We also get Buffers when working with streams. Streams allow us to read and write data in chunks, which is very useful when working with large files. When we read a file using a stream, we get a Buffer back for each chunk of data that is read.

import fs from "fs";

const stream = fs.createReadStream("file.txt");

stream.on("data", (chunk) => {
  console.log(chunk); // <Buffer 48 65 6c 6c 6f 20 57 6f 72 6c 64>
});

Why is it good when working with large files? Imagine you have a large file of 1GB. As it will be stored as chunk of memory - 1GB of 1s and 0s - it would be quite heavy to load it all into memory at once.

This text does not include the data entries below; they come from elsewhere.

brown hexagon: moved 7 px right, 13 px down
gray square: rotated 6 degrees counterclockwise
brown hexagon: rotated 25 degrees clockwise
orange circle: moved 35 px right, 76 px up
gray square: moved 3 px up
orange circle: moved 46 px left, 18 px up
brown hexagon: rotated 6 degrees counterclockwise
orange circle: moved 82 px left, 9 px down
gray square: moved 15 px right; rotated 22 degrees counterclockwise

Instead, we can read it in chunks, which allows us to process it without running out of of the available memory.

So, if we take a look at what we know now:

  • We want to read a text file in Node
  • We use the fs module to read it, and we receive a Buffer
  • The Buffer is a subclass of Uint8Array
  • The Uint8Array is a view on the ArrayBuffer
  • The ArrayBuffer is a fixed size chunk of binary data. It is just small pieces of memory.

Even though we started off small, with just a chunk of memory, we have now built up a small stack of abstractions that help us work with binary data in Node. We have the ArrayBuffer, the TypedArray, and the Buffer. Each of these abstractions helps us work with binary data in a more convenient way.

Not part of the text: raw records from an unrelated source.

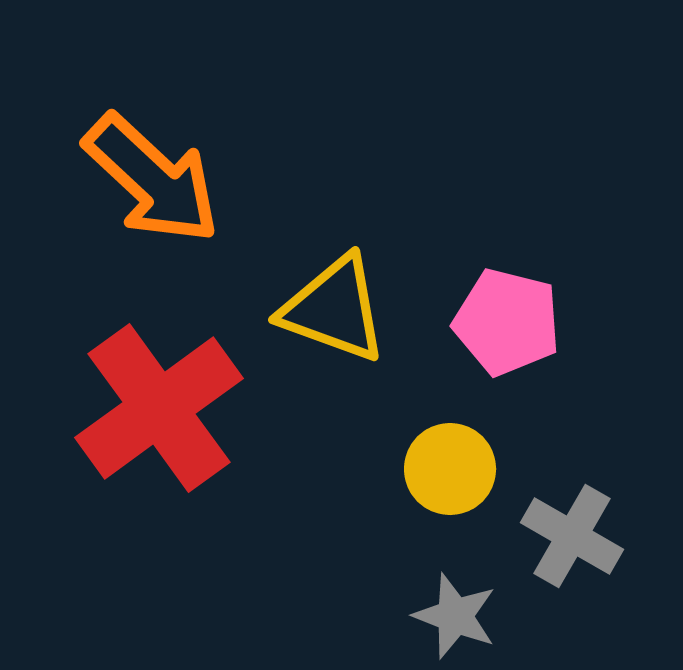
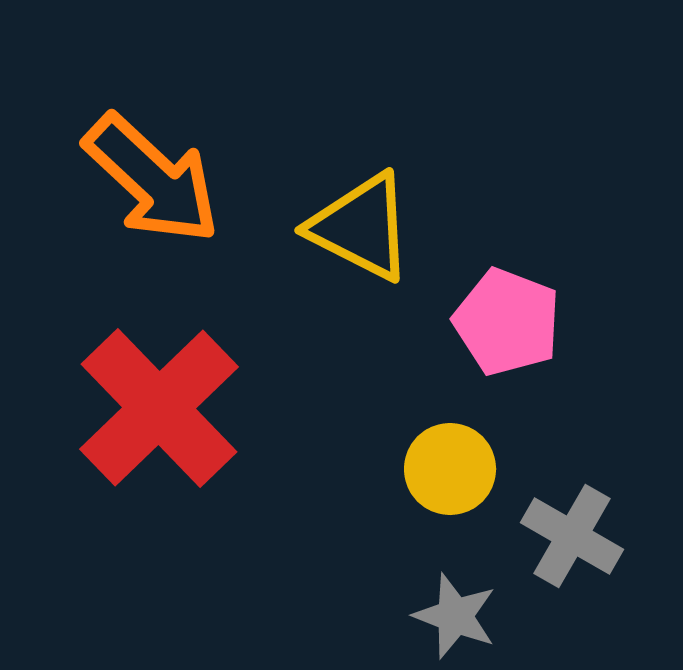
yellow triangle: moved 27 px right, 82 px up; rotated 7 degrees clockwise
pink pentagon: rotated 7 degrees clockwise
red cross: rotated 8 degrees counterclockwise
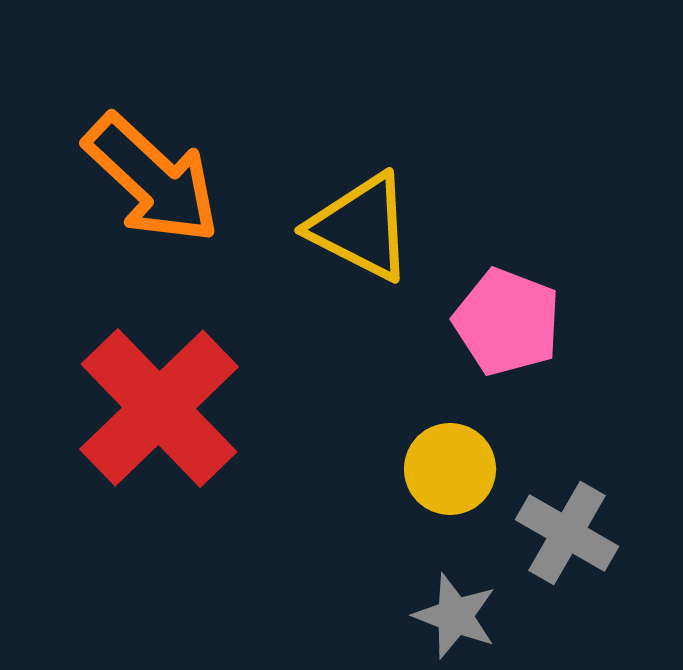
gray cross: moved 5 px left, 3 px up
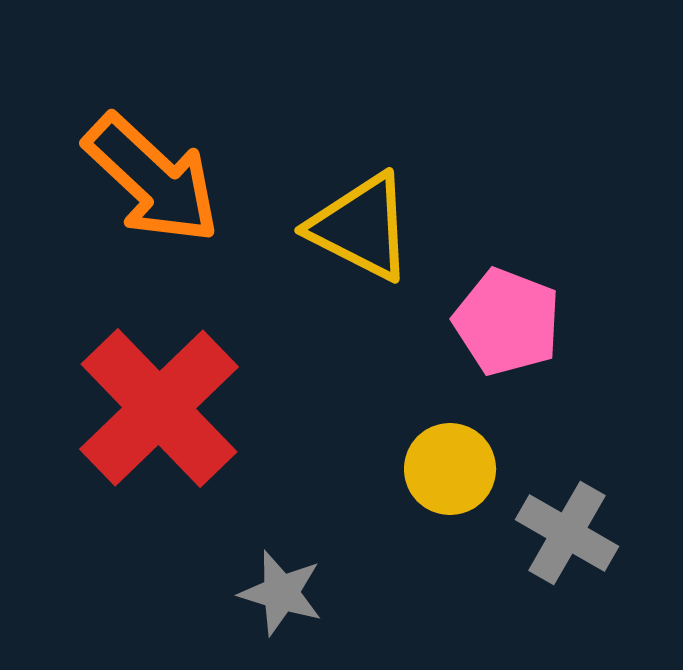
gray star: moved 174 px left, 23 px up; rotated 4 degrees counterclockwise
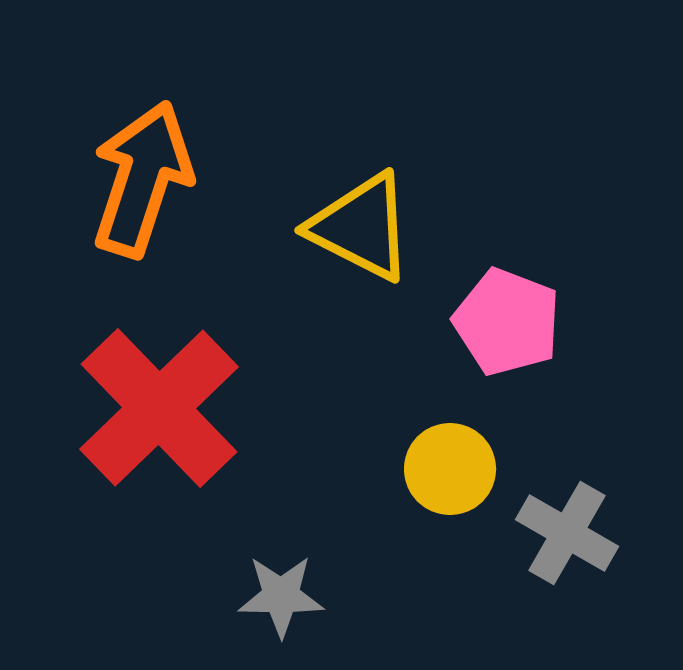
orange arrow: moved 10 px left; rotated 115 degrees counterclockwise
gray star: moved 3 px down; rotated 16 degrees counterclockwise
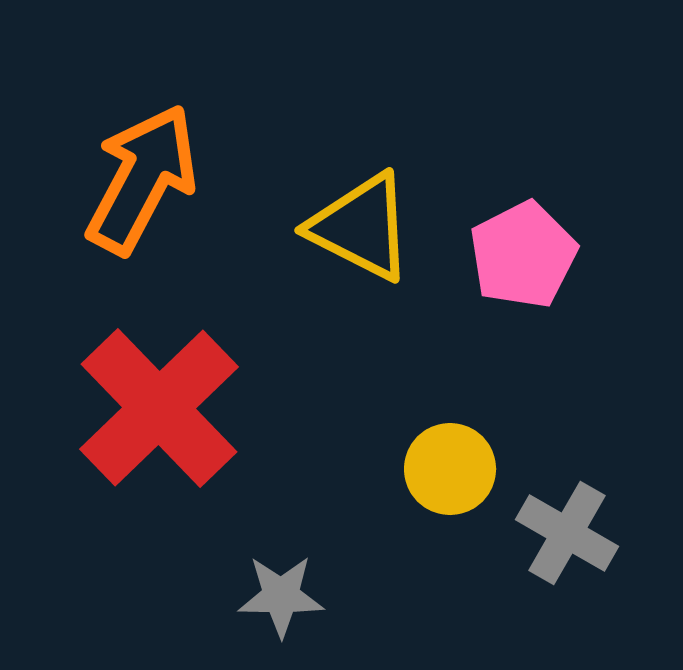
orange arrow: rotated 10 degrees clockwise
pink pentagon: moved 16 px right, 67 px up; rotated 24 degrees clockwise
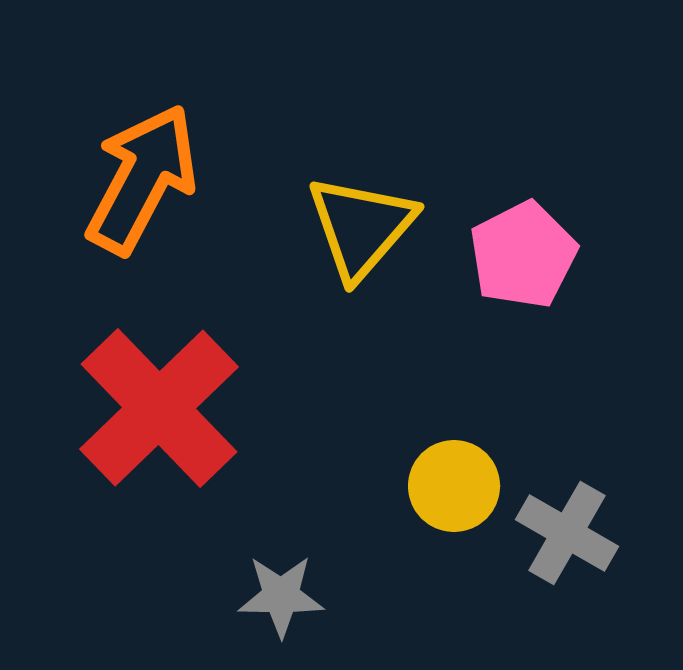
yellow triangle: rotated 44 degrees clockwise
yellow circle: moved 4 px right, 17 px down
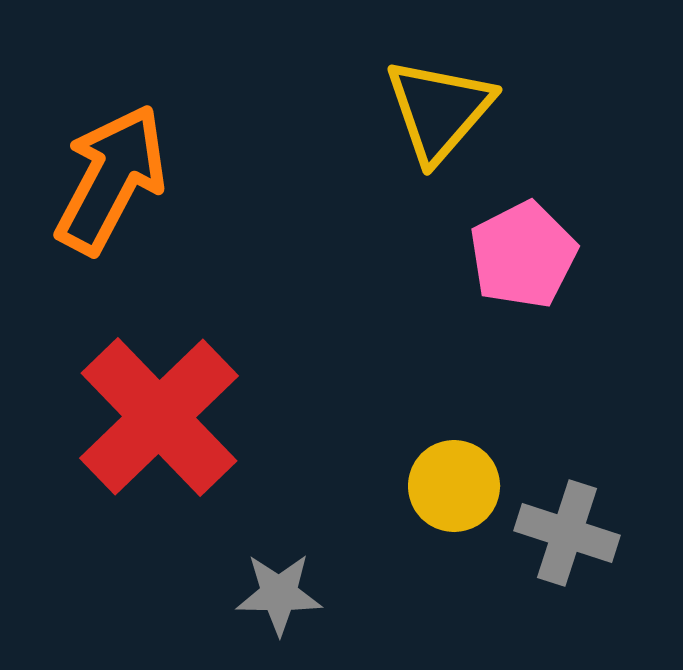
orange arrow: moved 31 px left
yellow triangle: moved 78 px right, 117 px up
red cross: moved 9 px down
gray cross: rotated 12 degrees counterclockwise
gray star: moved 2 px left, 2 px up
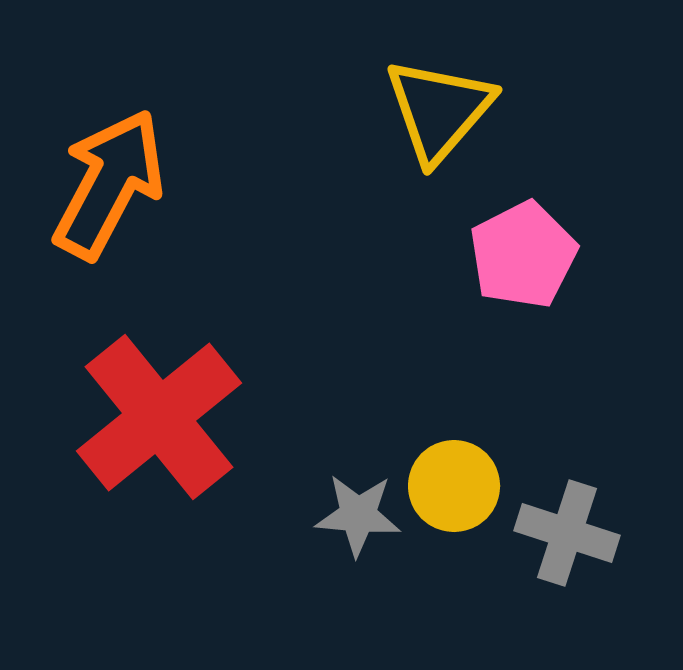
orange arrow: moved 2 px left, 5 px down
red cross: rotated 5 degrees clockwise
gray star: moved 79 px right, 79 px up; rotated 4 degrees clockwise
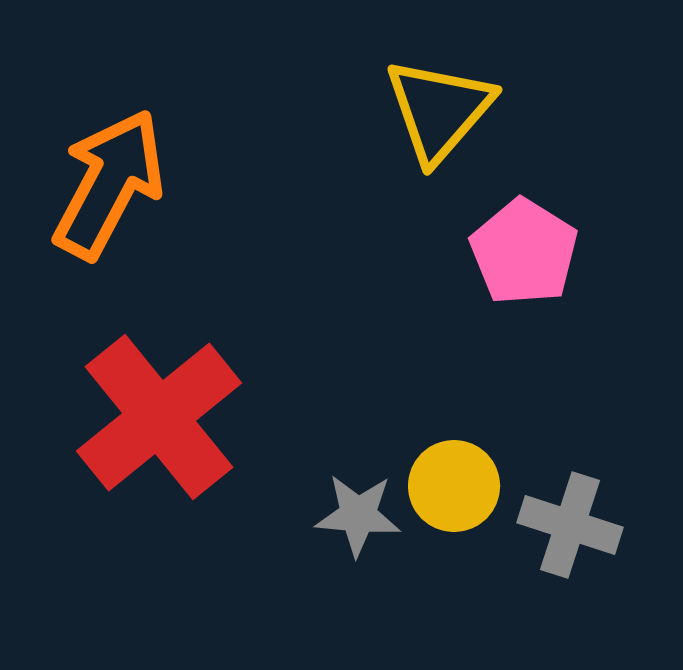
pink pentagon: moved 1 px right, 3 px up; rotated 13 degrees counterclockwise
gray cross: moved 3 px right, 8 px up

This contrived example just shows us how to work with text files, but the same principles apply to all types of files. We can read and write binary data using the Buffer, and we can use the TypedArray to interpret the data in different ways.

Final Words

Hopefully, this small introduction to the ArrayBuffer, TypedArray, and Buffer has helped you at least get a little bit more familiar with how Node works under the hood. It might not be the most useful thing to know for everyday work, but maybe it will make file operations a bit easier to understand.